Skip to content

Rebasing a set of changes with Git

One of the common things we do during Linux kernel development is move a series of patches from one kernel version to a similar version (say Linux 4.1 to 4.1.12).  This is required as new stable versions of particular kernel version are released.  One approach is to merge, but then your changes are mixed in with upstream commits and are more difficult to manage.  Git rebase offers a convenient way to move a set of patches.  In the following example we have a series of changes we made (or patches we applied) on top of the 4.1 kernel.

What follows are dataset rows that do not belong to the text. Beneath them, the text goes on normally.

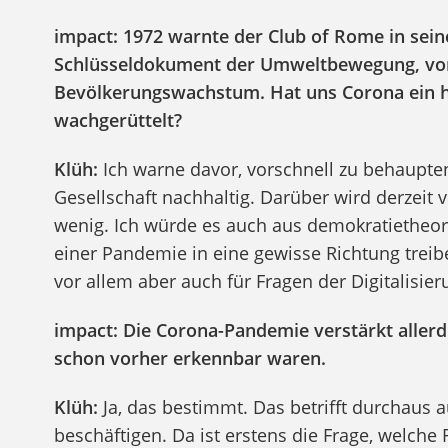
impact: 1972 warnte der Club of Rome in sei
Schlüsseldokument der Umweltbewegung, vor
Bevölkerungswachstum. Hat uns Corona ein ha
wachgerüttelt?
Klüh:
Ich warne davor, vorschnell zu behaupt
Gesellschaft nachhaltig. Darüber wird derzeit vi
wenig. Ich würde es auch aus demokratietheore
einer Pandemie in eine gewisse Richtung treibe
vor allem aber auch für Fragen der Digitalisier
impact: Die Corona-Pandemie verstärkt allerdi
schon vorher erkennbar waren.
Klüh:
Ja, das bestimmt. Das betrifft durchaus
beschäftigen. Da ist erstens die Frage, welche 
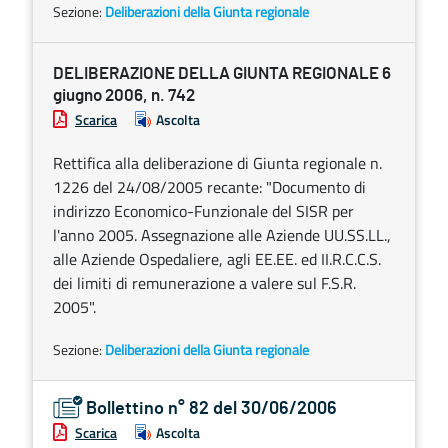
Sezione:
Deliberazioni della Giunta regionale
DELIBERAZIONE DELLA GIUNTA REGIONALE 6
giugno 2006, n. 742
Scarica
Ascolta
Rettifica alla deliberazione di Giunta regionale n.
1226 del 24/08/2005 recante: "Documento di
indirizzo Economico-Funzionale del SISR per
l'anno 2005. Assegnazione alle Aziende UU.SS.LL.,
alle Aziende Ospedaliere, agli EE.EE. ed II.R.C.C.S.
dei limiti di remunerazione a valere sul F.S.R.
2005".
Sezione:
Deliberazioni della Giunta regionale
Bollettino n° 82 del 30/06/2006
Scarica
Ascolta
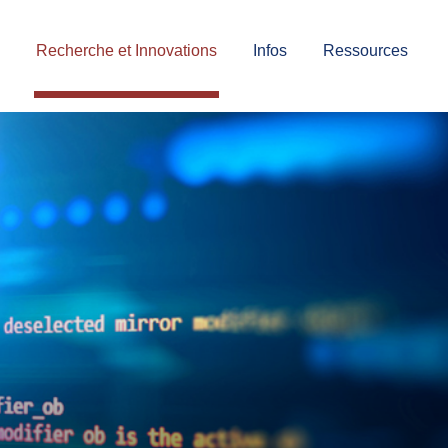
Recherche et Innovations
Infos
Ressources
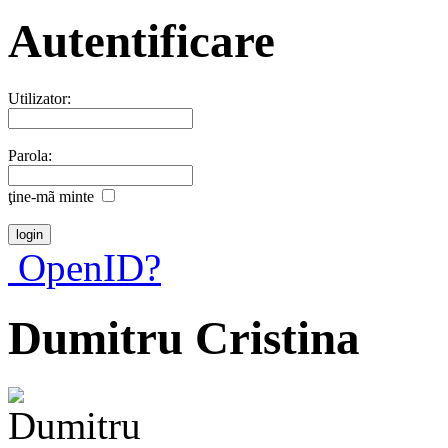
Autentificare
Utilizator:
Parola:
ţine-mã minte
OpenID?
Dumitru Cristina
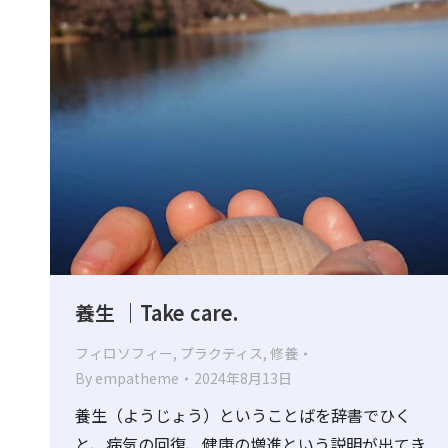
養生 ｜Take care.
フィロソフィー
,
プラクティス
,
修養
By
empatheme
2024年8月13日
養生（ようじょう）ということばを辞書でひく
と、病気の回復、健康の増進という説明が出てき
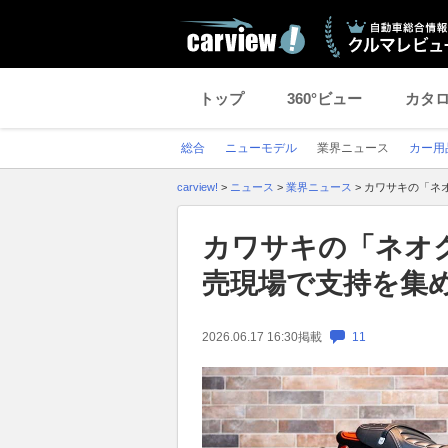
トップ
360°ビュー
カタ
総合
ニューモデル
業界ニュース
カー用
carview!
>
ニュース
>
業界ニュース
>
カワサキの「ネ
カワサキの「ネオ
売現場で支持を集
2026.06.17 16:30
掲載
11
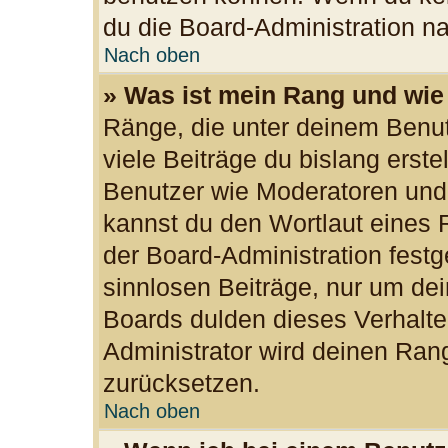
du die Board-Administration n
Nach oben
» Was ist mein Rang und wie
Ränge, die unter deinem Benu
viele Beiträge du bislang erste
Benutzer wie Moderatoren und
kannst du den Wortlaut eines R
der Board-Administration festg
sinnlosen Beiträge, nur um d
Boards dulden dieses Verhalte
Administrator wird deinen Ran
zurücksetzen.
Nach oben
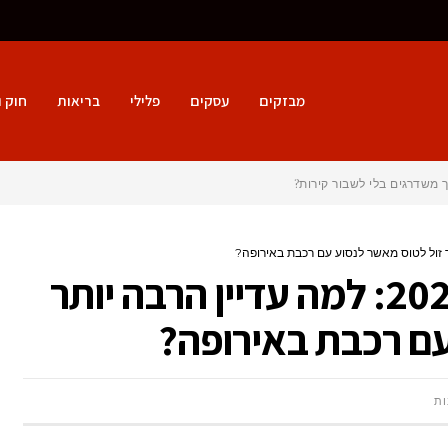
מבזקים
עסקים
פלילי
בריאות
חוק 
 משדרגים בלי לשבור קירות?
האבסורד של אירופה 2025: למה עדיין הרבה יותר
עם רכבת באירופה?
על
ות
האבסורד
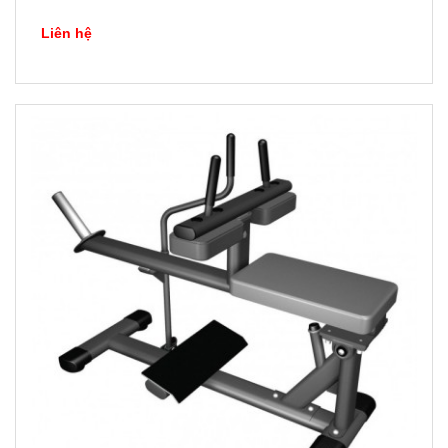
Liên hệ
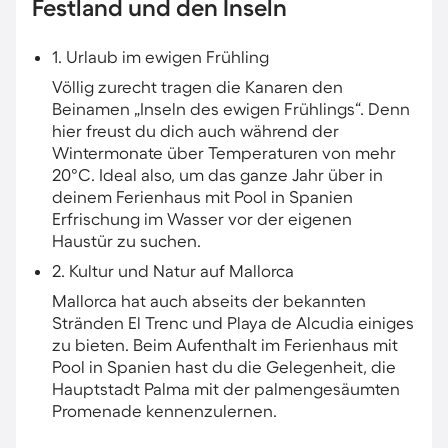
Festland und den Inseln
1. Urlaub im ewigen Frühling
Völlig zurecht tragen die Kanaren den
Beinamen „Inseln des ewigen Frühlings“. Denn
hier freust du dich auch während der
Wintermonate über Temperaturen von mehr
20°C. Ideal also, um das ganze Jahr über in
deinem Ferienhaus mit Pool in Spanien
Erfrischung im Wasser vor der eigenen
Haustür zu suchen.
2. Kultur und Natur auf Mallorca
Mallorca hat auch abseits der bekannten
Stränden El Trenc und Playa de Alcudia einiges
zu bieten. Beim Aufenthalt im Ferienhaus mit
Pool in Spanien hast du die Gelegenheit, die
Hauptstadt Palma mit der palmengesäumten
Promenade kennenzulernen.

Now we want to move the same patchset to the 4.1.12 stable kernel.  To do this, we can use the following commands:

  • git checkout -b 4.1.12-armv7-x0-dugen2 4.1-armv7-x0-dugen2 (create a new branch that will be rebased)
  • git rebase –onto v4.1.12 v4.1 4.1.12-armv7-x0-dugen2

A few details on the git rebase arguments:

  • –onto v4.1.12  (this tells git what version we want to move our changes to)
  • v4.1 (upstream — tells git where our patchset starts)
  • 4.1.12-armv7-x0-dugen2 (branch — is the branch to do the operation on)

After the rebase, our patchset looks very similar, only on top of the 4.1.12 kernel version.

It this example (which included many more patches than shown above), I only encountered one conflict which was easy to resolve.  This process can also be used to move a patchset to a new kernel version (say 4.2, or 4.3), but you would obviously expect more conflicts.